:: Work to complete ::
Your answer must be every record below, written out exactly as it appears.

[Page segmentation data]
□ □ □ □ □ □ □
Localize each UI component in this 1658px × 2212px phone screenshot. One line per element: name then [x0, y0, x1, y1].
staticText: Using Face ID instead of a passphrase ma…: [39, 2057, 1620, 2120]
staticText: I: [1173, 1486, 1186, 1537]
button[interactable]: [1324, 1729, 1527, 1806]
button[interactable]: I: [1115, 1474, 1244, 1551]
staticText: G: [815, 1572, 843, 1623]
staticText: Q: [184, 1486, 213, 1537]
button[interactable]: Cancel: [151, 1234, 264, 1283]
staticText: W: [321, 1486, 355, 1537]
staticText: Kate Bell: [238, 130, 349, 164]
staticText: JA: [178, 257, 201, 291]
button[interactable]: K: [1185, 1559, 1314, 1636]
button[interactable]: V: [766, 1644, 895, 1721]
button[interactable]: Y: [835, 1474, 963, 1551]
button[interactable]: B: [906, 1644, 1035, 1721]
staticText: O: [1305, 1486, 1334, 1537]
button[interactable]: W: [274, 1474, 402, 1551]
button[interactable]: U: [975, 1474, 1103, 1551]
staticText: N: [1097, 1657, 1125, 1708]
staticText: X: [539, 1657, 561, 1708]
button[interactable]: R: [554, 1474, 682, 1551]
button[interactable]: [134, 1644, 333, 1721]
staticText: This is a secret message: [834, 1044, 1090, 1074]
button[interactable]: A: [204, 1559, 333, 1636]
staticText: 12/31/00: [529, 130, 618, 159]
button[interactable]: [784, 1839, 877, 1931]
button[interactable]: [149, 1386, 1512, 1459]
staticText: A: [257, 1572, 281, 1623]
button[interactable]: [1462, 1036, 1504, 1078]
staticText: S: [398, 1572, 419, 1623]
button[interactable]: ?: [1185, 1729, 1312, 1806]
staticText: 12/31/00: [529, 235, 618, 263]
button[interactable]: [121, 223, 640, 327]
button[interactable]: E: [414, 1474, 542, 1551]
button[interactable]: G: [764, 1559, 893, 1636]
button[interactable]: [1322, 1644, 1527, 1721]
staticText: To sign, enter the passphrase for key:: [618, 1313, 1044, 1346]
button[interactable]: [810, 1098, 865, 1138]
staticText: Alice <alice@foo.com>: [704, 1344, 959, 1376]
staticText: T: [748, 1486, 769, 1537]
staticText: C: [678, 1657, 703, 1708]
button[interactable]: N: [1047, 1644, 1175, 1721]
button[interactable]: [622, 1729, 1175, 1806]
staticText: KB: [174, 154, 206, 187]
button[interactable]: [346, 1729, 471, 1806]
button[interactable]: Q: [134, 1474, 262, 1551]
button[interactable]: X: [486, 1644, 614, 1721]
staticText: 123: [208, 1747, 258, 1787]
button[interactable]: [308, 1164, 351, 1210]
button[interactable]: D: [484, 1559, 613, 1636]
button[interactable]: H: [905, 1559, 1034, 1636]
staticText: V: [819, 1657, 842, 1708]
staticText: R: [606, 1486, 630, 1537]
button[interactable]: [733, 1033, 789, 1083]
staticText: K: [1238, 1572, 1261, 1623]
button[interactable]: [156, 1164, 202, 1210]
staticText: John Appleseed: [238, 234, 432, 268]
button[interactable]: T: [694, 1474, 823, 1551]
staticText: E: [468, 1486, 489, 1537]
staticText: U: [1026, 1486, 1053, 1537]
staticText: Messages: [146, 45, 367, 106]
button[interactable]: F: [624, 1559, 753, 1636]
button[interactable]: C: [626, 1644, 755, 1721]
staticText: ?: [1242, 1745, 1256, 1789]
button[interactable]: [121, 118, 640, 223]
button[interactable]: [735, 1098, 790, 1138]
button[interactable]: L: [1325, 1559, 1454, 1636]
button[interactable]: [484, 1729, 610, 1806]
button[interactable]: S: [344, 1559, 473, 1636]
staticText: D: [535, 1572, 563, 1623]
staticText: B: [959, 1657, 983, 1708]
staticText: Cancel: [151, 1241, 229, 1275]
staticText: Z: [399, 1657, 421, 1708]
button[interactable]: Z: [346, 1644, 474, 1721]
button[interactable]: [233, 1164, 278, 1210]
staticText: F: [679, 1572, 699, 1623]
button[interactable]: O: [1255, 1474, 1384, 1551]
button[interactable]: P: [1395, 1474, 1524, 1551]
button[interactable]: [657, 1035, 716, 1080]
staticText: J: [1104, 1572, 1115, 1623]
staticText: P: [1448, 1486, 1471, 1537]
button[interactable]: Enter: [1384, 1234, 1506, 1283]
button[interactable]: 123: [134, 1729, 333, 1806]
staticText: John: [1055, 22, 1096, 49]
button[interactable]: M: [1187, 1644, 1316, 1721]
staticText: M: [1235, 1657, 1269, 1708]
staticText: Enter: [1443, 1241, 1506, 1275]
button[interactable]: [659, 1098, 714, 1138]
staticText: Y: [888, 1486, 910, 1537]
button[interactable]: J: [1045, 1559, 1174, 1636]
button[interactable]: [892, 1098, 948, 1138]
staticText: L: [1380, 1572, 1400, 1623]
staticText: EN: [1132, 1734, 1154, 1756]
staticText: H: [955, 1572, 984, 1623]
□ □ □ □ □ □ □
:: Solution for this exercise ::
Localize each UI component in this 1658px × 2212px phone screenshot. One line per element: name then [x0, y0, x1, y1].
staticText: Using Face ID instead of a passphrase ma…: [39, 2057, 1620, 2120]
staticText: I: [1173, 1486, 1186, 1537]
button[interactable]: [1324, 1729, 1527, 1806]
button[interactable]: I: [1115, 1474, 1244, 1551]
staticText: G: [815, 1572, 843, 1623]
staticText: Q: [184, 1486, 213, 1537]
button[interactable]: Cancel: [151, 1234, 264, 1283]
staticText: W: [321, 1486, 355, 1537]
staticText: Kate Bell: [238, 130, 349, 164]
staticText: JA: [178, 257, 201, 291]
button[interactable]: K: [1185, 1559, 1314, 1636]
button[interactable]: V: [766, 1644, 895, 1721]
button[interactable]: Y: [835, 1474, 963, 1551]
button[interactable]: B: [906, 1644, 1035, 1721]
staticText: O: [1305, 1486, 1334, 1537]
button[interactable]: W: [274, 1474, 402, 1551]
button[interactable]: U: [975, 1474, 1103, 1551]
staticText: N: [1097, 1657, 1125, 1708]
staticText: X: [539, 1657, 561, 1708]
button[interactable]: R: [554, 1474, 682, 1551]
button[interactable]: [134, 1644, 333, 1721]
staticText: This is a secret message: [834, 1044, 1090, 1074]
button[interactable]: A: [204, 1559, 333, 1636]
staticText: 12/31/00: [529, 130, 618, 159]
button[interactable]: [784, 1839, 877, 1931]
button[interactable]: [149, 1386, 1512, 1459]
staticText: A: [257, 1572, 281, 1623]
button[interactable]: [1462, 1036, 1504, 1078]
staticText: S: [398, 1572, 419, 1623]
button[interactable]: ?: [1185, 1729, 1312, 1806]
staticText: 12/31/00: [529, 235, 618, 263]
button[interactable]: [121, 223, 640, 327]
button[interactable]: E: [414, 1474, 542, 1551]
button[interactable]: G: [764, 1559, 893, 1636]
button[interactable]: [1322, 1644, 1527, 1721]
staticText: To sign, enter the passphrase for key:: [618, 1313, 1044, 1346]
button[interactable]: [810, 1098, 865, 1138]
staticText: Alice <alice@foo.com>: [704, 1344, 959, 1376]
staticText: T: [748, 1486, 769, 1537]
staticText: C: [678, 1657, 703, 1708]
button[interactable]: N: [1047, 1644, 1175, 1721]
button[interactable]: [622, 1729, 1175, 1806]
staticText: KB: [174, 154, 206, 187]
button[interactable]: [346, 1729, 471, 1806]
button[interactable]: Q: [134, 1474, 262, 1551]
button[interactable]: X: [486, 1644, 614, 1721]
staticText: 123: [208, 1747, 258, 1787]
button[interactable]: [308, 1164, 351, 1210]
button[interactable]: D: [484, 1559, 613, 1636]
button[interactable]: H: [905, 1559, 1034, 1636]
staticText: V: [819, 1657, 842, 1708]
staticText: R: [606, 1486, 630, 1537]
button[interactable]: [733, 1033, 789, 1083]
staticText: K: [1238, 1572, 1261, 1623]
button[interactable]: [156, 1164, 202, 1210]
staticText: John Appleseed: [238, 234, 432, 268]
button[interactable]: T: [694, 1474, 823, 1551]
staticText: E: [468, 1486, 489, 1537]
staticText: U: [1026, 1486, 1053, 1537]
staticText: Messages: [146, 45, 367, 106]
button[interactable]: F: [624, 1559, 753, 1636]
button[interactable]: C: [626, 1644, 755, 1721]
staticText: ?: [1242, 1745, 1256, 1789]
button[interactable]: [121, 118, 640, 223]
button[interactable]: [735, 1098, 790, 1138]
button[interactable]: L: [1325, 1559, 1454, 1636]
button[interactable]: [484, 1729, 610, 1806]
button[interactable]: S: [344, 1559, 473, 1636]
staticText: D: [535, 1572, 563, 1623]
staticText: B: [959, 1657, 983, 1708]
staticText: Cancel: [151, 1241, 229, 1275]
staticText: Z: [399, 1657, 421, 1708]
button[interactable]: Z: [346, 1644, 474, 1721]
button[interactable]: [233, 1164, 278, 1210]
staticText: F: [679, 1572, 699, 1623]
button[interactable]: O: [1255, 1474, 1384, 1551]
button[interactable]: P: [1395, 1474, 1524, 1551]
button[interactable]: [657, 1035, 716, 1080]
staticText: J: [1104, 1572, 1115, 1623]
staticText: P: [1448, 1486, 1471, 1537]
button[interactable]: Enter: [1384, 1234, 1506, 1283]
button[interactable]: 123: [134, 1729, 333, 1806]
staticText: John: [1055, 22, 1096, 49]
button[interactable]: M: [1187, 1644, 1316, 1721]
staticText: M: [1235, 1657, 1269, 1708]
staticText: Enter: [1443, 1241, 1506, 1275]
button[interactable]: [659, 1098, 714, 1138]
staticText: Y: [888, 1486, 910, 1537]
button[interactable]: J: [1045, 1559, 1174, 1636]
button[interactable]: [892, 1098, 948, 1138]
staticText: L: [1380, 1572, 1400, 1623]
staticText: EN: [1132, 1734, 1154, 1756]
staticText: H: [955, 1572, 984, 1623]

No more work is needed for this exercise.